__Exercise prompt__.
For this exercise, the reply is the listing below, reproduced exactly.

__Dataset excerpts__.
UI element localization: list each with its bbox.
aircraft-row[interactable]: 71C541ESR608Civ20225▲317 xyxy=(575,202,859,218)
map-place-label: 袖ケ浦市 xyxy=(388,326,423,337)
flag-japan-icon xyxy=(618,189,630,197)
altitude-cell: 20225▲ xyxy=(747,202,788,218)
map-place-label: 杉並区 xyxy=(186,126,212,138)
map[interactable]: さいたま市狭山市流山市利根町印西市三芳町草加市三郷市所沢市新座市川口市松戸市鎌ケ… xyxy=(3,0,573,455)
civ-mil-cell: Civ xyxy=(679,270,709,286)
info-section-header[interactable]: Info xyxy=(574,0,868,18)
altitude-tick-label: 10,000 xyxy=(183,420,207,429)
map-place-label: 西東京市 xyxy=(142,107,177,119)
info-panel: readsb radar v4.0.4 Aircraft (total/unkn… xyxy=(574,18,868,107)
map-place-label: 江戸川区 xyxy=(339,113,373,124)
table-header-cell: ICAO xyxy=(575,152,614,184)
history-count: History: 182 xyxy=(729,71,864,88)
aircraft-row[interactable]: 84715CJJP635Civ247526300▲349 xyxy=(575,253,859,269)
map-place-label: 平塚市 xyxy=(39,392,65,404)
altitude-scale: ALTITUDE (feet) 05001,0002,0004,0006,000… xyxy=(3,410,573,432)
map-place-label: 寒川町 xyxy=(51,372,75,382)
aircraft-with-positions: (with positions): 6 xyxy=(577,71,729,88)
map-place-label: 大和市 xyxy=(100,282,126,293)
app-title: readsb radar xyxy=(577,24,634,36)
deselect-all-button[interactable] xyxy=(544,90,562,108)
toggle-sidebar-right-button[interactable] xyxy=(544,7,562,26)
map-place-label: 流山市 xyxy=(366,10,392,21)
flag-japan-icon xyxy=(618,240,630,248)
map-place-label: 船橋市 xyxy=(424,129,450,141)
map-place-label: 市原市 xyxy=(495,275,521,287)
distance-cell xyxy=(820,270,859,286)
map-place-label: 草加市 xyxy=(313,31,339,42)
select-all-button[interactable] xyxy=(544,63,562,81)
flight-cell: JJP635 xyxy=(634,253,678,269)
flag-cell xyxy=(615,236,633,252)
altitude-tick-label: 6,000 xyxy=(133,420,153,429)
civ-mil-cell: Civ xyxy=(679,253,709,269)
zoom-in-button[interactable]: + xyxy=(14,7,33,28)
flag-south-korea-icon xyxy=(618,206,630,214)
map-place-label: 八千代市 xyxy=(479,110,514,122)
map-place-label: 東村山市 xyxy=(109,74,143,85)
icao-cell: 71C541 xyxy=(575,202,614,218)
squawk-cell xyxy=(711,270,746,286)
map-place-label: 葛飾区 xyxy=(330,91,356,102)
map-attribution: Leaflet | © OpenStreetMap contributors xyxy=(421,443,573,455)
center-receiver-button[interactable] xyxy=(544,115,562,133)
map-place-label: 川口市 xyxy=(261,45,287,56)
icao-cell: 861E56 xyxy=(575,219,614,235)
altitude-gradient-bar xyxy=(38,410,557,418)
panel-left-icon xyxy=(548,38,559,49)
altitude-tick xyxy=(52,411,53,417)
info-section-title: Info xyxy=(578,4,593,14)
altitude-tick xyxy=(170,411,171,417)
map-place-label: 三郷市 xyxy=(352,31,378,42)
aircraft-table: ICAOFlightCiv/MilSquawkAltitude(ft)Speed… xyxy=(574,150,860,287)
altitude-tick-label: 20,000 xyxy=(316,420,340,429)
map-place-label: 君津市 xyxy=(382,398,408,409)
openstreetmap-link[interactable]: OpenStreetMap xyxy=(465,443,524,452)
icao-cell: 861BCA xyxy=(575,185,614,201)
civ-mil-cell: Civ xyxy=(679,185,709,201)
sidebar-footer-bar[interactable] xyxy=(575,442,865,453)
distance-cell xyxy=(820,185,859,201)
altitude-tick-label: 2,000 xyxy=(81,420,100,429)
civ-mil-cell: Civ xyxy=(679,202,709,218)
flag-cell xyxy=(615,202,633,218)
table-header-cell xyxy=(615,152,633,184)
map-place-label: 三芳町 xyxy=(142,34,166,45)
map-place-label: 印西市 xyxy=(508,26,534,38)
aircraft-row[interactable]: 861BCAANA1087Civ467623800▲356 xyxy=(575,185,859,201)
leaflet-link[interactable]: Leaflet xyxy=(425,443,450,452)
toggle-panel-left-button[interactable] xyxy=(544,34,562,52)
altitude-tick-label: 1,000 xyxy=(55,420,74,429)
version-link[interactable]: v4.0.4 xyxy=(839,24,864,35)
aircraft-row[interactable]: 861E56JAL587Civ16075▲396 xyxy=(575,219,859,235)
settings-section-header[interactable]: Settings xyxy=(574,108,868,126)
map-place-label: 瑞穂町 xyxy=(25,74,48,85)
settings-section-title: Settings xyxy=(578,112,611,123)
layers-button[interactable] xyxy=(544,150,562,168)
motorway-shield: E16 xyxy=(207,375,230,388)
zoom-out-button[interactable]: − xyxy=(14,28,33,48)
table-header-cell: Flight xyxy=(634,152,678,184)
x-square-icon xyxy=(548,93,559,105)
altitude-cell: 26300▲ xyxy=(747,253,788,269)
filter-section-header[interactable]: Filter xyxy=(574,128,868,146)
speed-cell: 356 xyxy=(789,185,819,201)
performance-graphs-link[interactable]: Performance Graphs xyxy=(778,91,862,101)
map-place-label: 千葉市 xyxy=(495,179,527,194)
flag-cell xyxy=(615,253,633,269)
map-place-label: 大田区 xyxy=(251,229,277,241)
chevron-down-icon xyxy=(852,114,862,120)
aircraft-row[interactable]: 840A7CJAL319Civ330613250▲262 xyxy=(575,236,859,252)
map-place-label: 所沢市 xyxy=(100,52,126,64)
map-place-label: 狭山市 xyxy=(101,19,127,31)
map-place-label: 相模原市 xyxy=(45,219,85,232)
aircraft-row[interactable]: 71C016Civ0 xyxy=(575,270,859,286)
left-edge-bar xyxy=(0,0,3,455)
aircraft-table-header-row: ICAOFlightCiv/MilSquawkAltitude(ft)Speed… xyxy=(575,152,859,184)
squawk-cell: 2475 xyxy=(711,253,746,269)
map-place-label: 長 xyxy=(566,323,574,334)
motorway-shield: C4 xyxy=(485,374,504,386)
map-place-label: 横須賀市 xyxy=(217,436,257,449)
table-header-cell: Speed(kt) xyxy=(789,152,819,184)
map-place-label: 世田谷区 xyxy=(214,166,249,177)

__Response to this task__.
UI element localization: list each with its bbox.
aircraft-row[interactable]: 71C541ESR608Civ20225▲317 xyxy=(575,202,859,218)
map-place-label: 袖ケ浦市 xyxy=(388,326,423,337)
flag-japan-icon xyxy=(618,189,630,197)
altitude-cell: 20225▲ xyxy=(747,202,788,218)
map-place-label: 杉並区 xyxy=(186,126,212,138)
map[interactable]: さいたま市狭山市流山市利根町印西市三芳町草加市三郷市所沢市新座市川口市松戸市鎌ケ… xyxy=(3,0,573,455)
civ-mil-cell: Civ xyxy=(679,270,709,286)
info-section-header[interactable]: Info xyxy=(574,0,868,18)
altitude-tick-label: 10,000 xyxy=(183,420,207,429)
map-place-label: 西東京市 xyxy=(142,107,177,119)
info-panel: readsb radar v4.0.4 Aircraft (total/unkn… xyxy=(574,18,868,107)
map-place-label: 江戸川区 xyxy=(339,113,373,124)
table-header-cell: ICAO xyxy=(575,152,614,184)
history-count: History: 182 xyxy=(729,71,864,88)
aircraft-row[interactable]: 84715CJJP635Civ247526300▲349 xyxy=(575,253,859,269)
map-place-label: 平塚市 xyxy=(39,392,65,404)
altitude-scale: ALTITUDE (feet) 05001,0002,0004,0006,000… xyxy=(3,410,573,432)
map-place-label: 寒川町 xyxy=(51,372,75,382)
aircraft-with-positions: (with positions): 6 xyxy=(577,71,729,88)
map-place-label: 大和市 xyxy=(100,282,126,293)
app-title: readsb radar xyxy=(577,24,634,36)
deselect-all-button[interactable] xyxy=(544,90,562,108)
toggle-sidebar-right-button[interactable] xyxy=(544,7,562,26)
map-place-label: 流山市 xyxy=(366,10,392,21)
flag-japan-icon xyxy=(618,240,630,248)
map-place-label: 船橋市 xyxy=(424,129,450,141)
map-place-label: 市原市 xyxy=(495,275,521,287)
distance-cell xyxy=(820,270,859,286)
map-place-label: 草加市 xyxy=(313,31,339,42)
select-all-button[interactable] xyxy=(544,63,562,81)
flight-cell: JJP635 xyxy=(634,253,678,269)
flag-cell xyxy=(615,236,633,252)
altitude-tick-label: 6,000 xyxy=(133,420,153,429)
civ-mil-cell: Civ xyxy=(679,253,709,269)
zoom-in-button[interactable]: + xyxy=(14,7,33,28)
flag-south-korea-icon xyxy=(618,206,630,214)
map-place-label: 八千代市 xyxy=(479,110,514,122)
map-place-label: 東村山市 xyxy=(109,74,143,85)
icao-cell: 71C541 xyxy=(575,202,614,218)
squawk-cell xyxy=(711,270,746,286)
map-place-label: 葛飾区 xyxy=(330,91,356,102)
map-attribution: Leaflet | © OpenStreetMap contributors xyxy=(421,443,573,455)
center-receiver-button[interactable] xyxy=(544,115,562,133)
map-place-label: 川口市 xyxy=(261,45,287,56)
icao-cell: 861E56 xyxy=(575,219,614,235)
altitude-gradient-bar xyxy=(38,410,557,418)
panel-left-icon xyxy=(548,38,559,49)
altitude-tick xyxy=(52,411,53,417)
info-section-title: Info xyxy=(578,4,593,14)
altitude-tick xyxy=(170,411,171,417)
map-place-label: 三郷市 xyxy=(352,31,378,42)
aircraft-table: ICAOFlightCiv/MilSquawkAltitude(ft)Speed… xyxy=(574,150,860,287)
altitude-tick-label: 20,000 xyxy=(316,420,340,429)
map-place-label: 君津市 xyxy=(382,398,408,409)
openstreetmap-link[interactable]: OpenStreetMap xyxy=(465,443,524,452)
icao-cell: 861BCA xyxy=(575,185,614,201)
civ-mil-cell: Civ xyxy=(679,185,709,201)
sidebar-footer-bar[interactable] xyxy=(575,442,865,453)
distance-cell xyxy=(820,185,859,201)
altitude-tick-label: 2,000 xyxy=(81,420,100,429)
civ-mil-cell: Civ xyxy=(679,202,709,218)
flag-cell xyxy=(615,202,633,218)
table-header-cell xyxy=(615,152,633,184)
map-place-label: 三芳町 xyxy=(142,34,166,45)
map-place-label: 印西市 xyxy=(508,26,534,38)
aircraft-row[interactable]: 861BCAANA1087Civ467623800▲356 xyxy=(575,185,859,201)
leaflet-link[interactable]: Leaflet xyxy=(425,443,450,452)
toggle-panel-left-button[interactable] xyxy=(544,34,562,52)
altitude-tick-label: 1,000 xyxy=(55,420,74,429)
version-link[interactable]: v4.0.4 xyxy=(839,24,864,35)
aircraft-row[interactable]: 861E56JAL587Civ16075▲396 xyxy=(575,219,859,235)
settings-section-header[interactable]: Settings xyxy=(574,108,868,126)
map-place-label: 瑞穂町 xyxy=(25,74,48,85)
settings-section-title: Settings xyxy=(578,112,611,123)
layers-button[interactable] xyxy=(544,150,562,168)
motorway-shield: E16 xyxy=(207,375,230,388)
zoom-out-button[interactable]: − xyxy=(14,28,33,48)
table-header-cell: Flight xyxy=(634,152,678,184)
x-square-icon xyxy=(548,93,559,105)
altitude-cell: 26300▲ xyxy=(747,253,788,269)
filter-section-header[interactable]: Filter xyxy=(574,128,868,146)
speed-cell: 356 xyxy=(789,185,819,201)
performance-graphs-link[interactable]: Performance Graphs xyxy=(778,91,862,101)
map-place-label: 千葉市 xyxy=(495,179,527,194)
flag-cell xyxy=(615,253,633,269)
map-place-label: 大田区 xyxy=(251,229,277,241)
chevron-down-icon xyxy=(852,114,862,120)
aircraft-row[interactable]: 840A7CJAL319Civ330613250▲262 xyxy=(575,236,859,252)
map-place-label: 所沢市 xyxy=(100,52,126,64)
map-place-label: 狭山市 xyxy=(101,19,127,31)
map-place-label: 相模原市 xyxy=(45,219,85,232)
aircraft-row[interactable]: 71C016Civ0 xyxy=(575,270,859,286)
left-edge-bar xyxy=(0,0,3,455)
aircraft-table-header-row: ICAOFlightCiv/MilSquawkAltitude(ft)Speed… xyxy=(575,152,859,184)
squawk-cell: 2475 xyxy=(711,253,746,269)
map-place-label: 長 xyxy=(566,323,574,334)
motorway-shield: C4 xyxy=(485,374,504,386)
map-place-label: 横須賀市 xyxy=(217,436,257,449)
table-header-cell: Speed(kt) xyxy=(789,152,819,184)
map-place-label: 世田谷区 xyxy=(214,166,249,177)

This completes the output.